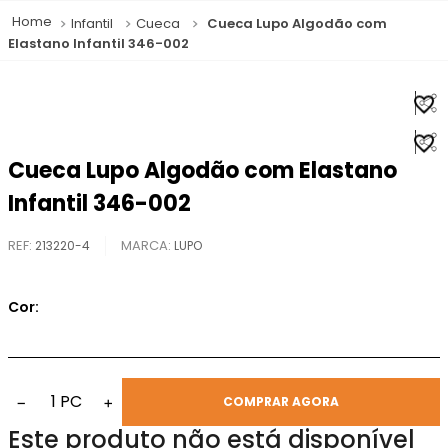
Infantil
Cueca
Cueca Lupo Algodão com
Elastano Infantil 346-002
Cueca Lupo Algodão com Elastano
Infantil 346-002
REF
:
213220-4
LUPO
Cor:
1
PC
−
+
COMPRAR AGORA
Este produto não está disponível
-----
• _PROBLEM TO WORK ON_
Omit the pictures and restate the rest of the records verbatim.

• _EXPECTED ANSWER_
Infantil
Cueca
Cueca Lupo Algodão com
Elastano Infantil 346-002
Cueca Lupo Algodão com Elastano
Infantil 346-002
REF
:
213220-4
LUPO
Cor:
1
PC
−
+
COMPRAR AGORA
Este produto não está disponível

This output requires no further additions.